__DIRECTIONS__:
What is needed is an exact copy of the lines in the entries below from the one holding "For every named" through the one holding "pl (1084, 34)", pictures excluded.

__SUPPLIED DATA__:
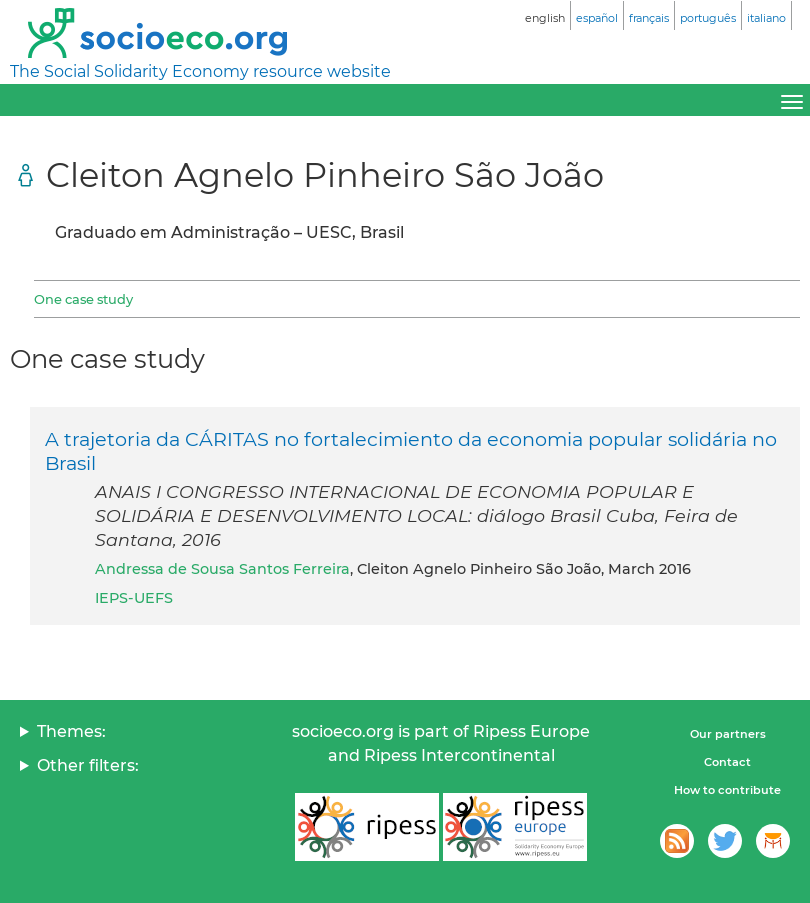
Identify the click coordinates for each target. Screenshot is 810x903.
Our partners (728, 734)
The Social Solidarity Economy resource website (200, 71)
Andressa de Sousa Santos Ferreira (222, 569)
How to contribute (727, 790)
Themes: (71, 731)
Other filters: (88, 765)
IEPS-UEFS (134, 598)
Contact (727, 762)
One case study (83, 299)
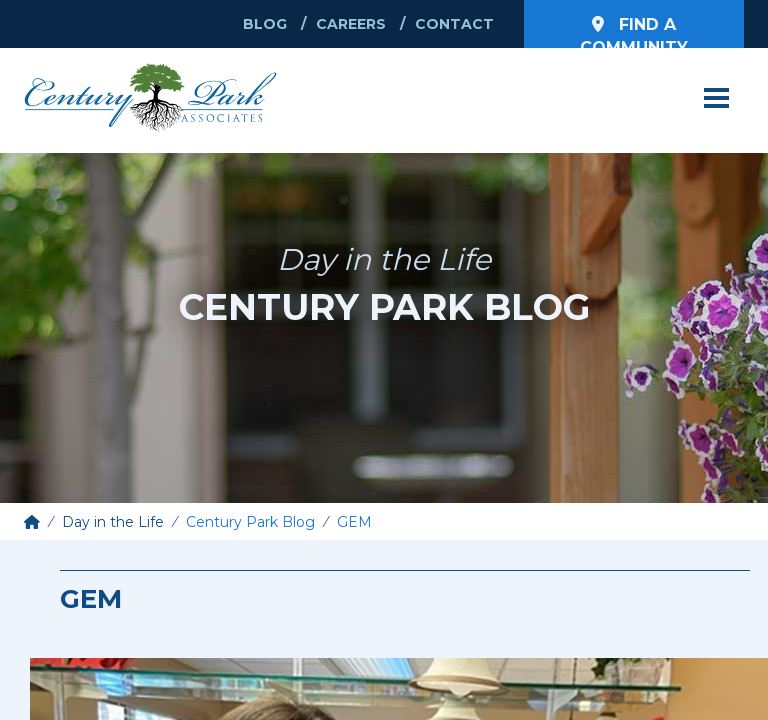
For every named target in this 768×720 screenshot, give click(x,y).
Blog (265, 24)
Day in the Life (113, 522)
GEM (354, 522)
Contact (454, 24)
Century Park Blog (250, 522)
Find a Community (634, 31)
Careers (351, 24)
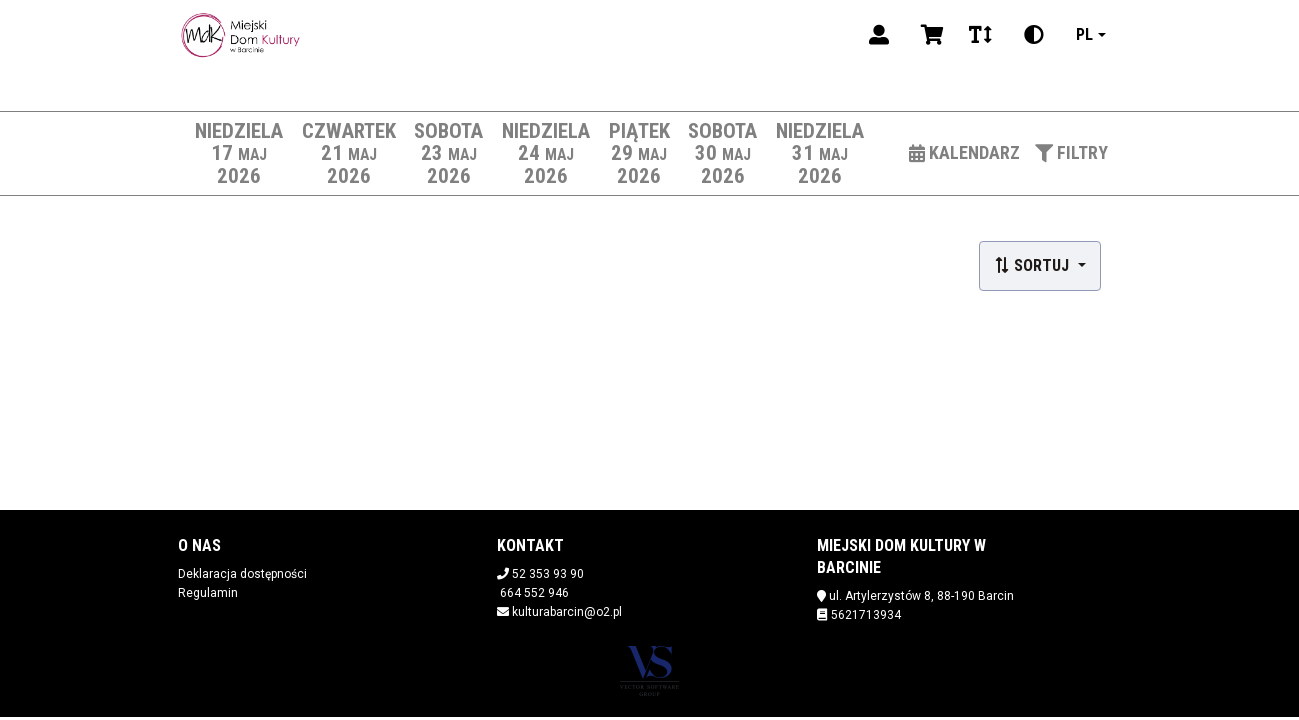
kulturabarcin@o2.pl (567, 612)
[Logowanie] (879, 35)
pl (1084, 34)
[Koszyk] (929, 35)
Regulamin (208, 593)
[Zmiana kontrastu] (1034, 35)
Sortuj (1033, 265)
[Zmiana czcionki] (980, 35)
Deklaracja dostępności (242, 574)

__PROBLEM SOLUTION__:
For every named target in this 768×720 screenshot, give click(x,y).
Blog (265, 24)
Day in the Life (113, 522)
GEM (354, 522)
Contact (454, 24)
Century Park Blog (250, 522)
Find a Community (634, 31)
Careers (351, 24)
kulturabarcin@o2.pl (567, 612)
[Logowanie] (879, 35)
pl (1084, 34)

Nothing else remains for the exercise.